EXERCISE GOAL: Return every line of the records that includes the string "сети".

THE DATA:
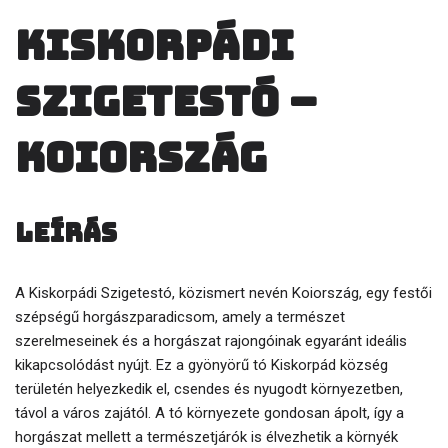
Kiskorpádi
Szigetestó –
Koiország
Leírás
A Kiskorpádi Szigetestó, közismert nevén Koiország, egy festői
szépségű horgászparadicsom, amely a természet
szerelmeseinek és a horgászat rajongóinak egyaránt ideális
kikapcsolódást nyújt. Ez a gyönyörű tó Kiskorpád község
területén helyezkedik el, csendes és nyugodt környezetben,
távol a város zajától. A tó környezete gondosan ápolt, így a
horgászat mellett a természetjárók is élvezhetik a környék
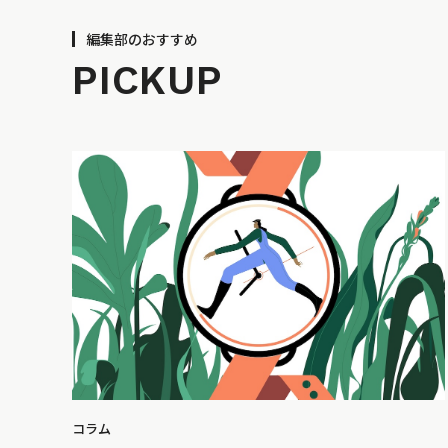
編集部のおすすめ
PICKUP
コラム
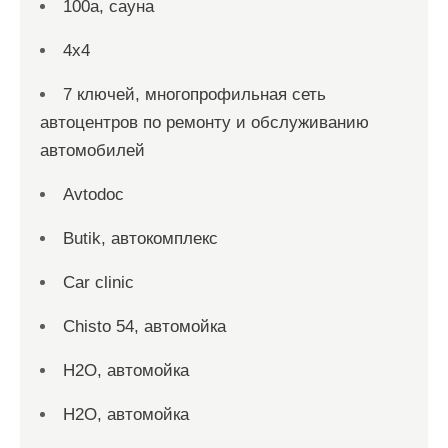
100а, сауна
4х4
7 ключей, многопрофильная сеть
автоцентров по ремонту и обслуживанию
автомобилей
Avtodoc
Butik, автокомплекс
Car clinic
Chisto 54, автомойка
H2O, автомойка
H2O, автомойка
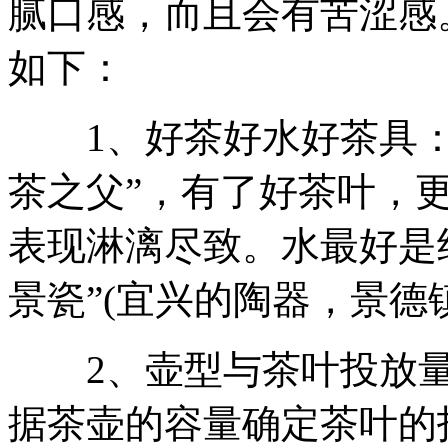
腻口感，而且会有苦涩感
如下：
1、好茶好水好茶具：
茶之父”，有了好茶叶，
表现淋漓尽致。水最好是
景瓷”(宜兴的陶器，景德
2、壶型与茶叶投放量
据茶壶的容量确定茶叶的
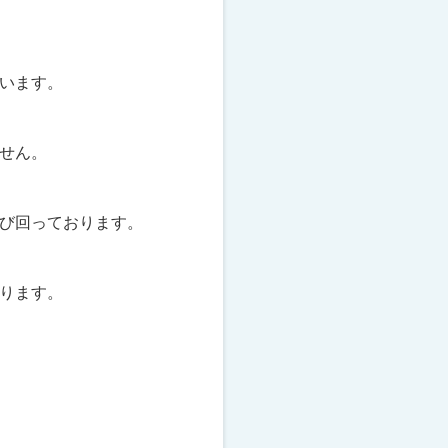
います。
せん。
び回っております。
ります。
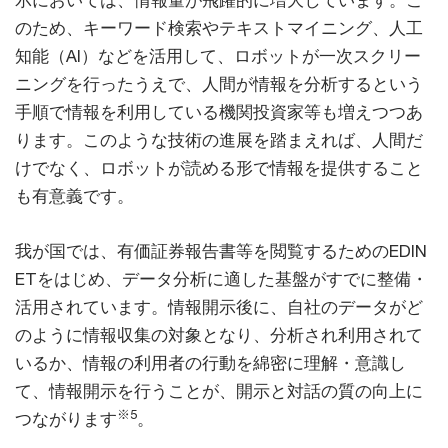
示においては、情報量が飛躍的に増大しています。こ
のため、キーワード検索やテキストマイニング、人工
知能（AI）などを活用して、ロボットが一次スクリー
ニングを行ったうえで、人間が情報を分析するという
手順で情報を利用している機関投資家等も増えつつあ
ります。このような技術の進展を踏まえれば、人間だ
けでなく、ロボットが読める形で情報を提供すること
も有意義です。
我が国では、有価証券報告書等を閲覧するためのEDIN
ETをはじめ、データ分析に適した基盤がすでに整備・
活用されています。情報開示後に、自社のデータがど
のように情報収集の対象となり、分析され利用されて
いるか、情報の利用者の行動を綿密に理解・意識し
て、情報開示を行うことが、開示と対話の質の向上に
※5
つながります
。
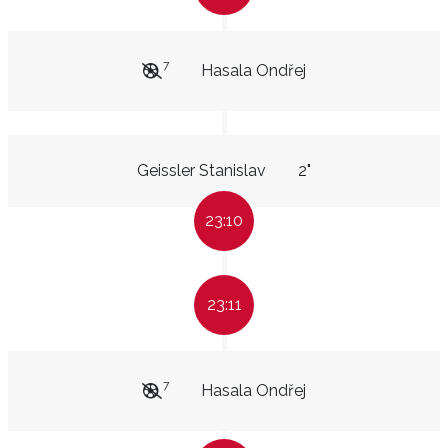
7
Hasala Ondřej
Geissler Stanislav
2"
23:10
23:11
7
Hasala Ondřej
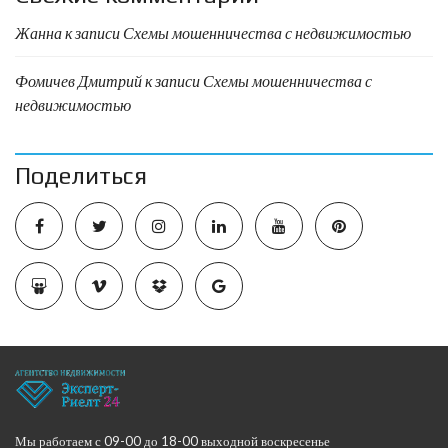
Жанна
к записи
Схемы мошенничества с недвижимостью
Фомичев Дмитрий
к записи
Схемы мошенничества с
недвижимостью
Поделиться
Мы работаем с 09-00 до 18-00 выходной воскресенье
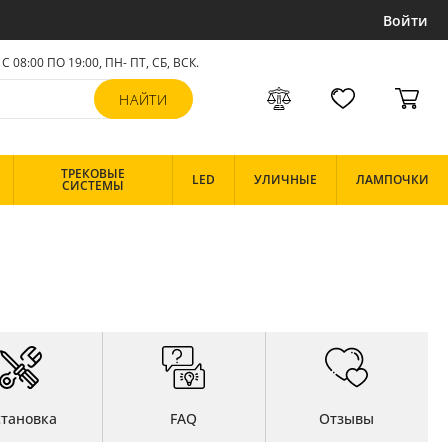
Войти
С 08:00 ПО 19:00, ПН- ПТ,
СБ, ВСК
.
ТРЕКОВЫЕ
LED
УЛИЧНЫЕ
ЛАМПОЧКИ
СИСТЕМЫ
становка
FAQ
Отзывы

--

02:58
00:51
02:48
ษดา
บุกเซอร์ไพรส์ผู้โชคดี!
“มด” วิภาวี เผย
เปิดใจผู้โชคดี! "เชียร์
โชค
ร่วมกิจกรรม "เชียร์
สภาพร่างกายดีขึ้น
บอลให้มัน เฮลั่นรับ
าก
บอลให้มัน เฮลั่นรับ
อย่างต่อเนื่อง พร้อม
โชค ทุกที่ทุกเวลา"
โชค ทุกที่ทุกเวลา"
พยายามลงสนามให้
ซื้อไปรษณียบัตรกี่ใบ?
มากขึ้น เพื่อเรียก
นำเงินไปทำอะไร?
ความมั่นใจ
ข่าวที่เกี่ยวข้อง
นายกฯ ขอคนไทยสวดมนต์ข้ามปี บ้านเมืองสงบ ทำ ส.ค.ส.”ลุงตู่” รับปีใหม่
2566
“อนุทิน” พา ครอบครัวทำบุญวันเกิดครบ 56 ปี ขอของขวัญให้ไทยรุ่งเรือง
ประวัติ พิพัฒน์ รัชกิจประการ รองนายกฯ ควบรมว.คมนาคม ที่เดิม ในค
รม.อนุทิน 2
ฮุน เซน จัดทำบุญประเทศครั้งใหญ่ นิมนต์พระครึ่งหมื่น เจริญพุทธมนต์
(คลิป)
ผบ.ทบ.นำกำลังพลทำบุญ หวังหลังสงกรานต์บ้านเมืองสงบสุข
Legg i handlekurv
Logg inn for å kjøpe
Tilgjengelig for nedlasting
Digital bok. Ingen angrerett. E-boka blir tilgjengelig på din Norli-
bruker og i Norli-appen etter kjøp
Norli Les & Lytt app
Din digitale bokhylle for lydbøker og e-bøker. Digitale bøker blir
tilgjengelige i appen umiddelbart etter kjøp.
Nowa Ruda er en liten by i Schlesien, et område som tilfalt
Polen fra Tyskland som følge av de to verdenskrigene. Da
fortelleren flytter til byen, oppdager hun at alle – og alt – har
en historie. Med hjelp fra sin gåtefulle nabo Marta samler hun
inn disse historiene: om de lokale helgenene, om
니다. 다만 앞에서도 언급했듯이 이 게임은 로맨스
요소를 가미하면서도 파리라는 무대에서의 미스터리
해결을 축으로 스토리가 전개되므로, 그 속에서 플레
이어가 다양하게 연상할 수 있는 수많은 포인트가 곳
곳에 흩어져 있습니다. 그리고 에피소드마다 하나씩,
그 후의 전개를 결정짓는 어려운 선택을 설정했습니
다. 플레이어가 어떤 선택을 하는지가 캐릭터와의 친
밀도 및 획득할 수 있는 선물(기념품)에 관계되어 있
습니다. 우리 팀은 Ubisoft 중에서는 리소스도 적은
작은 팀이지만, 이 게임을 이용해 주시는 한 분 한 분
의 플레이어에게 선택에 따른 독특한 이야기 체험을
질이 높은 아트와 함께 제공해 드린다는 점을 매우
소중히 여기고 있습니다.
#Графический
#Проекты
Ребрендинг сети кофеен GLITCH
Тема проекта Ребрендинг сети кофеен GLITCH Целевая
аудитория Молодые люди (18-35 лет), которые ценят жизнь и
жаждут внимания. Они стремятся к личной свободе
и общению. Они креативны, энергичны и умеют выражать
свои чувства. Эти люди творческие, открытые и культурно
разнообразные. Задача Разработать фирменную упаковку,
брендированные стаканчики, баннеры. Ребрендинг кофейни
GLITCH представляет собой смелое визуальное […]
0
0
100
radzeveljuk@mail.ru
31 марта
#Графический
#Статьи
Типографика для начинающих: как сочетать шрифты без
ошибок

OUTPUT FOR THIS EXERCISE:
Ребрендинг сети кофеен GLITCH
Тема проекта Ребрендинг сети кофеен GLITCH Целевая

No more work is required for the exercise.